Soudain, amoncelée en montagne écumante,
L’onde bondit : les uns, sur la cime des flots,
Demeurent suspendus ; d’autres, au fond des eaux,
Roulent, épouvantés de découvrir la terre.
Aux sables bouillonnants l’onde livre la guerre.
Par le fougueux Autan, rapidement poussés
Contre de vastes rocs, trois vaisseaux sont lancés ;
Trois autres, par 1’Eurus, ô spectacle effroyable !
Sont jetés, enfoncés, enchaînés dans le sable.

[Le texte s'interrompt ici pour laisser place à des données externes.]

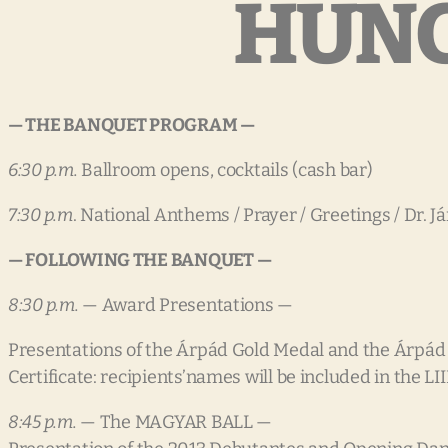
HUNG
— THE BANQUET PROGRAM —
6:30 p.m.
Ballroom opens, cocktails (cash bar)
7:30 p.m
. National Anthems / Prayer / Greetings / Dr. 
— FOLLOWING THE BANQUET —
8:30 p.m.
— Award Presentations —
Presentations of the Árpád Gold Medal and the Árpád
Certificate: recipients’names will be included in the LI
8:45 p.m.
— The MAGYAR BALL —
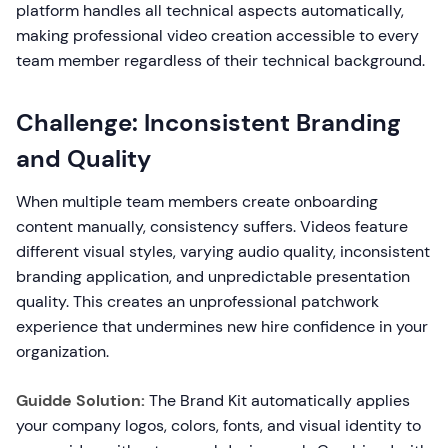
platform handles all technical aspects automatically,
making professional video creation accessible to every
team member regardless of their technical background.
Challenge: Inconsistent Branding
and Quality
When multiple team members create onboarding
content manually, consistency suffers. Videos feature
different visual styles, varying audio quality, inconsistent
branding application, and unpredictable presentation
quality. This creates an unprofessional patchwork
experience that undermines new hire confidence in your
organization.
Guidde Solution:
The Brand Kit automatically applies
your company logos, colors, fonts, and visual identity to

Oronte, sur le sien, tel qu’un mont escarpé,
Voit fondre un large flot : par sa chute frappé,
Le pilote tremblant et la tête baissée,
Suit le flot qui retombe ; et l’onde courroucée,
Trois fois sur le vaisseau s’élance à gros bouillons,
L’enveloppe trois fois de ses noirs tourbillons ;
Et, cédant sous leur poids à la vague qui gronde,
La nef tourne, s’abîme et disparaît sous l’onde :
Son mât seul un instant se montre à nos regards.
Alors s’offrent au loin, confusément épars,
Nos armes, nos débris, notre antique opulence,
Et quelques malheureux sur un abîme immense.